OpenMP support
OpenMP directives and clauses
The following section shows supported OpenMP directives and the support status of their clauses.
Note
✅ = supported; ❌ = unsupported; 🔶 = partial support
barrier
No clauses.
critical
No clauses.
for
✅ collapse, firstprivate, lastprivate, private
🔶 reduction
❌ allocate, linear, nowait, order, ordered, schedule
parallel
✅ default, firstprivate, if, num_threads, private, shared
🔶 reduction
❌ allocate, copyin, proc_bind
parallel for
Combines parallel and for directives. See clauses for for and parallel above.
single
❌ allocate, copyprivate, firstprivate, nowait, private
task
✅ default, firstprivate, private, shared
❌ affinity, allocate, detach, if, in_reduction, final, mergeable, priority, untied
taskwait
❌ depend, nowait
target
✅ device, firstprivate, map, private, thread_limit
❌ allocate, defaultmap, depend, has_device_addr, if, in_reduction, is_device_ptr, nowait, uses_allocators
teams
✅ default, firstprivate, num_teams, private, shared, thread_limit
🔶 reduction
distribute
✅ firstprivate, lastprivate, private
❌ allocate, collapse, dist_schedule, order
teams distribute
Combines teams and distribute directives. See clauses for teams and distribute above.
target teams
Combines target and teams directives.
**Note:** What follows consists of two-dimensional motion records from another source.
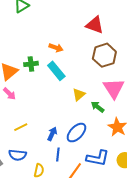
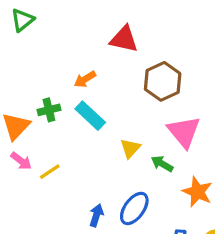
red triangle: (95, 25) -> (124, 39), moved
orange arrow: (56, 48) -> (85, 79), turned 136
yellow line: (21, 127) -> (50, 172), moved

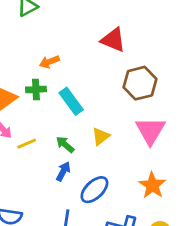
orange arrow: (85, 79) -> (49, 62), moved
green arrow: (162, 164) -> (65, 145), moved
blue arrow: (96, 215) -> (63, 171), moved

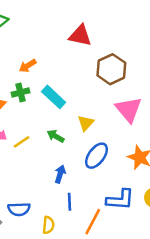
blue arrow: (63, 171) -> (60, 174), moved
blue ellipse: (94, 190) -> (96, 156), moved

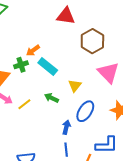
orange arrow: (28, 66) -> (33, 50), moved
blue arrow: (60, 174) -> (66, 127), moved

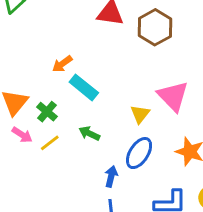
brown hexagon: (92, 41) -> (155, 27), moved
green cross: (21, 65) -> (47, 112), moved, turned -32
yellow triangle: (75, 86) -> (140, 114), moved

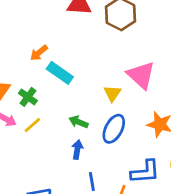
green arrow: (89, 133) -> (78, 122), moved
blue arrow: (111, 176) -> (77, 150), moved

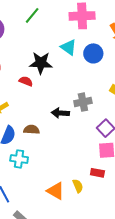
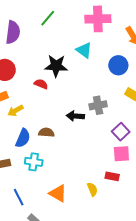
blue circle: (93, 53) -> (118, 65), moved
orange triangle: (56, 191) -> (58, 193), moved

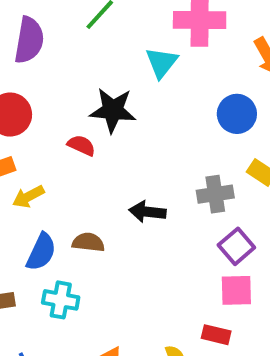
cyan triangle: (84, 50) -> (161, 63), moved, turned 30
gray cross: (98, 105) -> (215, 194), moved

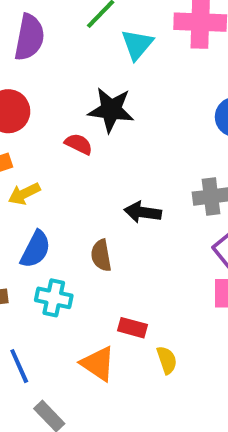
cyan triangle: (161, 63) -> (137, 45), moved
brown semicircle: (88, 242) -> (101, 255), moved, turned -108
red rectangle: (216, 335) -> (133, 328), moved

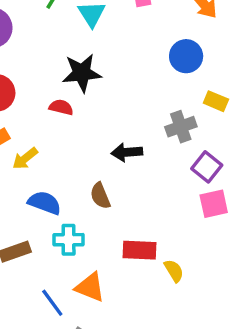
blue semicircle: (36, 249) -> (45, 203), turned -84
red rectangle: (133, 328) -> (140, 250), size x1.4
orange triangle: (98, 364) -> (90, 287), moved

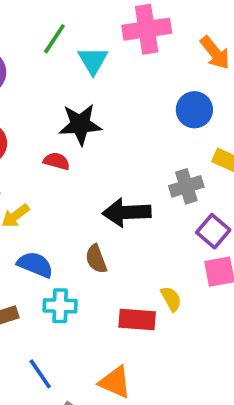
black arrow: (127, 152) -> (127, 212), size x1.4
yellow semicircle: (174, 271) -> (171, 299), moved
orange triangle: (90, 287) -> (115, 382), moved

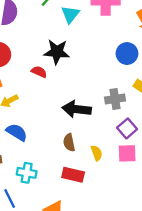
brown semicircle: (96, 259) -> (69, 143), moved
yellow semicircle: (171, 299) -> (97, 153), moved
cyan cross: (60, 306) -> (27, 173), moved

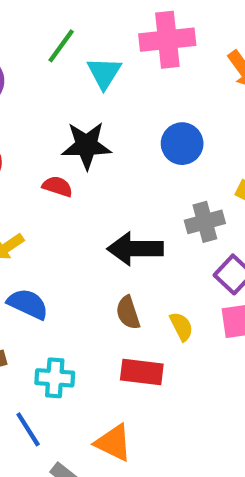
blue circle: (127, 54) -> (182, 144), moved

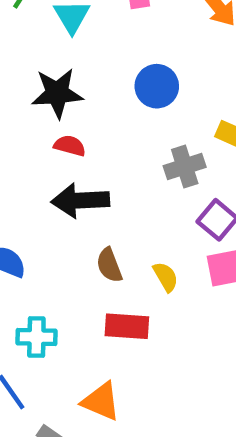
red semicircle: (57, 186) -> (70, 146), moved
black arrow: (135, 249) -> (80, 200), moved

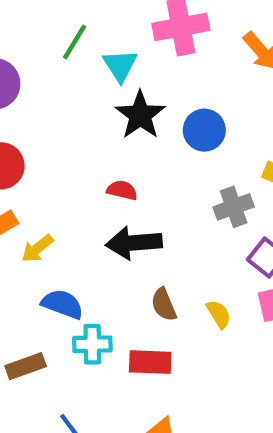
black star: (57, 93) -> (140, 115), moved, turned -30
red rectangle: (127, 326) -> (150, 362), moved
cyan cross: (36, 337) -> (92, 344), moved

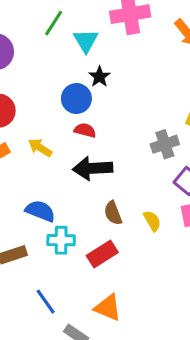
black star: (140, 115) -> (99, 77), size x0.6
blue circle: (204, 130) -> (76, 99), moved
yellow arrow: (37, 248) -> (40, 148), moved, turned 70
red rectangle: (150, 362) -> (102, 254), turned -36

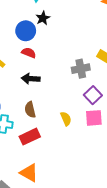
black arrow: (93, 168) -> (31, 79), size x0.7
brown semicircle: (113, 213) -> (30, 110), moved

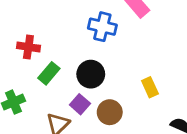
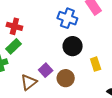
green rectangle: (49, 73) -> (14, 46), moved
black circle: (91, 74) -> (73, 46), moved

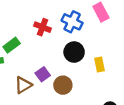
red cross: (14, 26) -> (42, 27), moved
yellow rectangle: (96, 64) -> (99, 65), moved

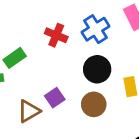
blue cross: (72, 22) -> (95, 29), turned 30
brown circle: (63, 85) -> (94, 104), moved

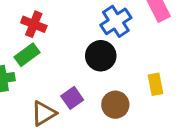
red cross: (56, 35) -> (34, 24), moved
black circle: (97, 69) -> (101, 56), moved

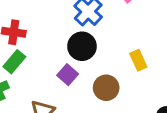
purple square: (72, 98) -> (68, 75), moved

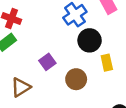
black circle: (82, 46) -> (90, 40), moved

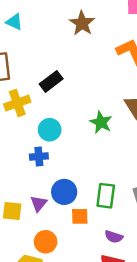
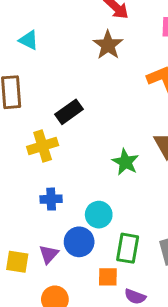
yellow cross: (17, 103) -> (43, 146), moved
cyan circle: (50, 130) -> (99, 215), moved
orange square: (80, 216) -> (108, 277), moved

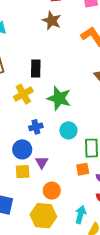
black rectangle: (69, 112) -> (36, 69), turned -42
green star: (125, 162) -> (59, 98), moved, size x1.4
blue circle: (79, 242) -> (22, 149), moved

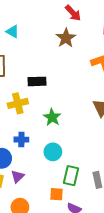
black rectangle: (36, 69) -> (37, 81), turned 72
green star: (59, 98) -> (52, 117), size x0.7

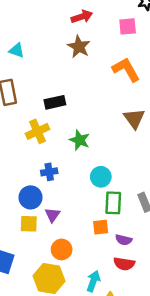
red arrow: (73, 13) -> (82, 17), turned -54
cyan circle: (53, 152) -> (101, 177), moved

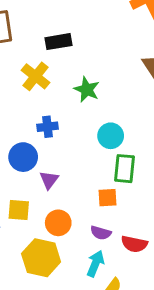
yellow cross: (38, 131) -> (36, 76), turned -30
yellow square: (29, 224) -> (19, 210), moved
purple semicircle: (124, 240) -> (101, 233), moved

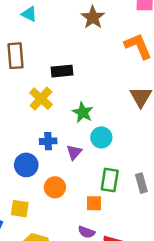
cyan circle: (111, 136) -> (101, 137), moved
purple triangle: (49, 180) -> (74, 152), moved
orange circle: (58, 223) -> (55, 187), moved

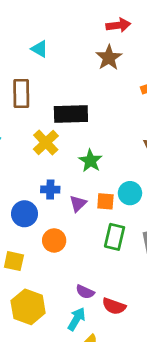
black rectangle: (62, 71) -> (71, 114), size x1.4
cyan circle: (101, 137) -> (130, 193), moved
orange square: (94, 203) -> (105, 201), moved

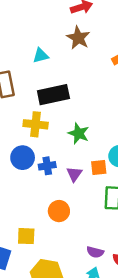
cyan triangle: (40, 49) -> (41, 56), moved, turned -35
yellow cross: (46, 142) -> (36, 124), turned -30
blue circle: (24, 214) -> (23, 158), moved

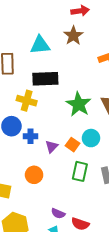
cyan triangle: (41, 56) -> (40, 45), size x1.5
green star: (79, 133) -> (79, 104), moved, size x1.4
orange square: (99, 167) -> (73, 145), turned 32

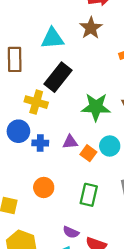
black rectangle: (45, 79) -> (58, 77), turned -50
green star: (79, 104) -> (96, 107), turned -30
purple triangle: (52, 147) -> (70, 142), moved, turned 40
green rectangle: (80, 171) -> (89, 195), moved

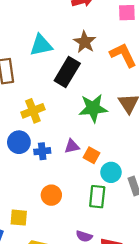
brown star: (91, 28) -> (85, 42), moved
black rectangle: (58, 77) -> (67, 72), moved
yellow cross: (36, 102) -> (33, 111), turned -30
cyan circle: (110, 146) -> (111, 172), moved

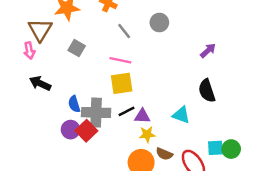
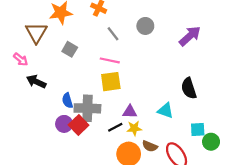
pink arrow: (29, 50) -> (21, 59), moved, turned -40
purple arrow: (208, 50) -> (190, 36), moved, size x1.5
black line: (127, 111) -> (115, 127), moved
cyan square: (215, 148) -> (198, 129), moved

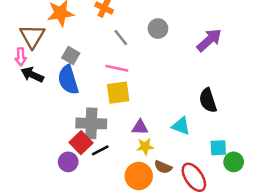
pink arrow: (21, 59) -> (21, 57), moved, turned 48
black arrow: (36, 82) -> (32, 75), moved
blue semicircle: (67, 101) -> (68, 80), moved, size x1.6
purple circle: (64, 124) -> (68, 162), moved
black line: (115, 127) -> (100, 150), moved

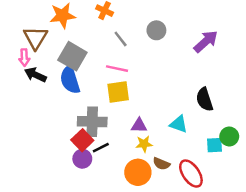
gray square: (71, 55) -> (72, 56), size x1.6
purple circle: (68, 162) -> (82, 159), moved
green circle: (234, 162) -> (229, 136), moved

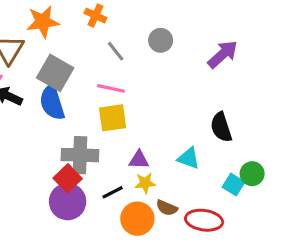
cyan square: (214, 145) -> (234, 185), turned 35
black line: (101, 148) -> (113, 192), moved
purple circle: (82, 159) -> (68, 202), size x1.5
red ellipse: (191, 174) -> (204, 220), turned -48

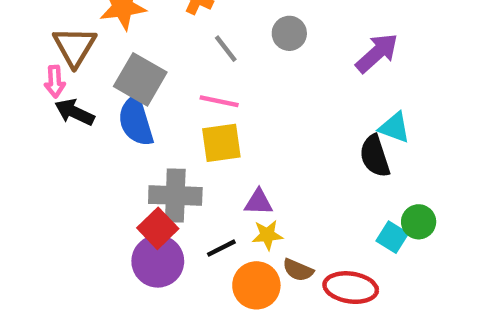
cyan triangle: (189, 158) -> (394, 128), moved

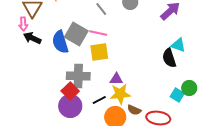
gray square: (140, 79) -> (76, 34), moved
yellow star: (267, 235) -> (120, 94), size x1.5

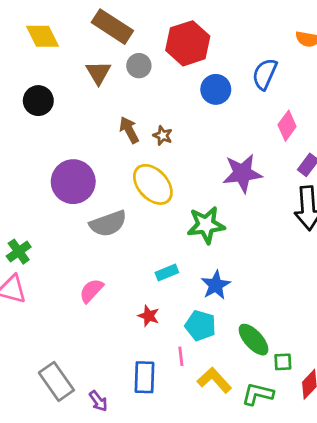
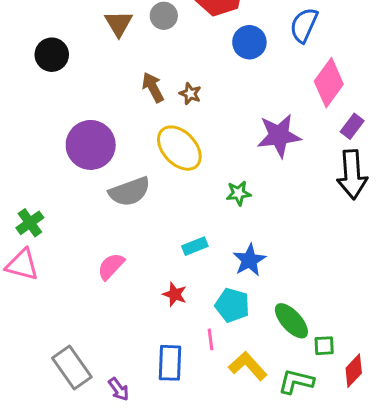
pink diamond: (287, 126) -> (329, 83), size x1.4
green star: (206, 225) -> (239, 193), size x0.6

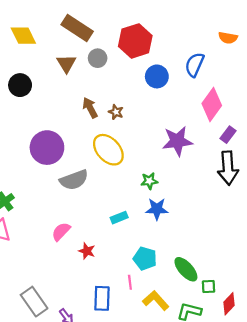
blue star: (249, 260) -> (157, 209), moved, turned 30
red star: (175, 294) -> (87, 251), moved

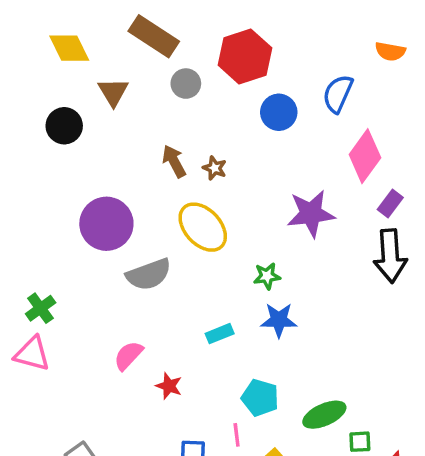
brown triangle: (66, 64) -> (113, 92), moved
green ellipse: (186, 269) -> (324, 415), turned -72

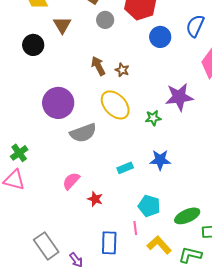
green star: (267, 276) -> (153, 118), moved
See clauses for target and teams above.
target data
✅ device, map
❌ if, use_device_ptr, use_device_addr
target enter data
✅ device, map
❌ depend, if, nowait
target exit data
Same clauses as target enter data. See above.
target update
✅ device, from, to
❌ depend, if, nowait
target teams distribute
Combines target, teams, and distribute directives. See clauses for target, teams, and distribute above.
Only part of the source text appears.